Data extracts:

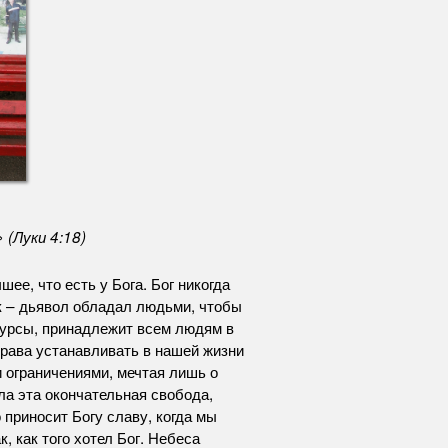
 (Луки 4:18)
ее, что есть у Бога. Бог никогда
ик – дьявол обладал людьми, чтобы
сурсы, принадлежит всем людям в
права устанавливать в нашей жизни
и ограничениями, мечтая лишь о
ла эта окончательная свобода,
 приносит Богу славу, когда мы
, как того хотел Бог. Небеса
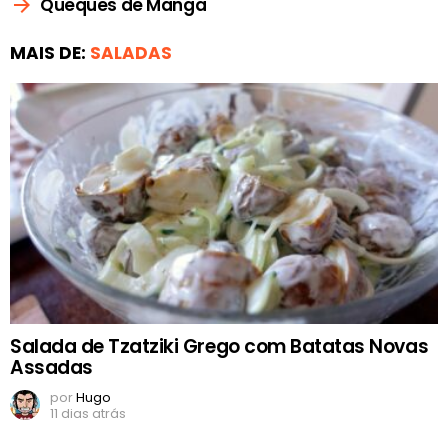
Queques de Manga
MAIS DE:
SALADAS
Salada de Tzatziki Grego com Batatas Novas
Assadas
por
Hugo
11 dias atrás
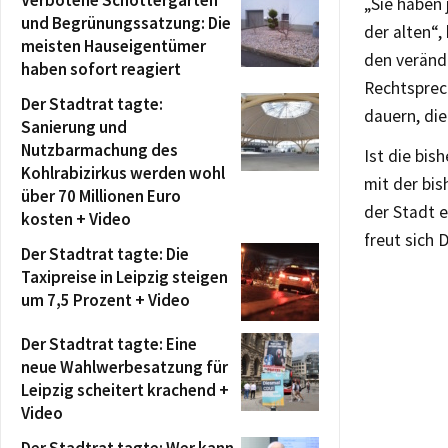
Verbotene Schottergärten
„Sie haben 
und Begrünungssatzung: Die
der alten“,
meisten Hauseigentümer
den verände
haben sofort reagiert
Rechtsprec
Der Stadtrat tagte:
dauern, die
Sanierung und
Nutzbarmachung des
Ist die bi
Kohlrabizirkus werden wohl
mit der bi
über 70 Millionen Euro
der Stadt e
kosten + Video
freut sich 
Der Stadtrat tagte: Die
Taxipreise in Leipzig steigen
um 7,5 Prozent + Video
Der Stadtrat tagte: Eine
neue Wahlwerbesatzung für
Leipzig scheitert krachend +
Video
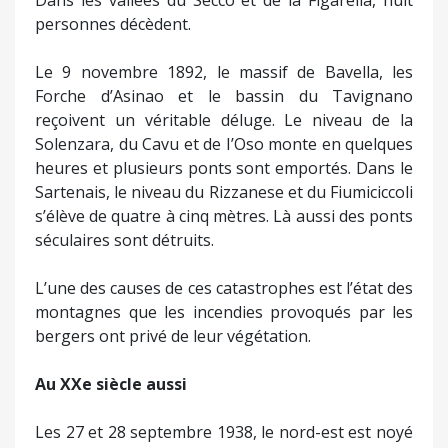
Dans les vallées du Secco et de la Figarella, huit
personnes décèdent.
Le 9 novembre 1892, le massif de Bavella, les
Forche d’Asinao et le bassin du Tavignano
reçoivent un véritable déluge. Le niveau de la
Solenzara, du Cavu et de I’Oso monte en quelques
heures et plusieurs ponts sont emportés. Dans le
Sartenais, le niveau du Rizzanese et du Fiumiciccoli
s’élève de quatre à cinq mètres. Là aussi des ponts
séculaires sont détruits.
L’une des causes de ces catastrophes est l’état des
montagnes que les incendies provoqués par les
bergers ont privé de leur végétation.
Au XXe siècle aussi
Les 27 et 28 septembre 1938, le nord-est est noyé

What you will do: Your reply should repeat the entries above exactly, leaving the pictures out.

Answer below:
 (Луки 4:18)
ее, что есть у Бога. Бог никогда
ик – дьявол обладал людьми, чтобы
сурсы, принадлежит всем людям в
права устанавливать в нашей жизни
и ограничениями, мечтая лишь о
ла эта окончательная свобода,
 приносит Богу славу, когда мы
, как того хотел Бог. Небеса
Queques de Manga
MAIS DE:
SALADAS
Salada de Tzatziki Grego com Batatas Novas
Assadas
por
Hugo
11 dias atrás
Verbotene Schottergärten
„Sie haben 
und Begrünungssatzung: Die
der alten“,
meisten Hauseigentümer
den verände
haben sofort reagiert
Rechtsprec
Der Stadtrat tagte:
dauern, die
Sanierung und
Nutzbarmachung des
Ist die bi
Kohlrabizirkus werden wohl
mit der bi
über 70 Millionen Euro
der Stadt e
kosten + Video
freut sich 
Der Stadtrat tagte: Die
Taxipreise in Leipzig steigen
um 7,5 Prozent + Video
Der Stadtrat tagte: Eine
neue Wahlwerbesatzung für
Leipzig scheitert krachend +
Video
Dans les vallées du Secco et de la Figarella, huit
personnes décèdent.
Le 9 novembre 1892, le massif de Bavella, les
Forche d’Asinao et le bassin du Tavignano
reçoivent un véritable déluge. Le niveau de la
Solenzara, du Cavu et de I’Oso monte en quelques
heures et plusieurs ponts sont emportés. Dans le
Sartenais, le niveau du Rizzanese et du Fiumiciccoli
s’élève de quatre à cinq mètres. Là aussi des ponts
séculaires sont détruits.
L’une des causes de ces catastrophes est l’état des
montagnes que les incendies provoqués par les
bergers ont privé de leur végétation.
Au XXe siècle aussi
Les 27 et 28 septembre 1938, le nord-est est noyé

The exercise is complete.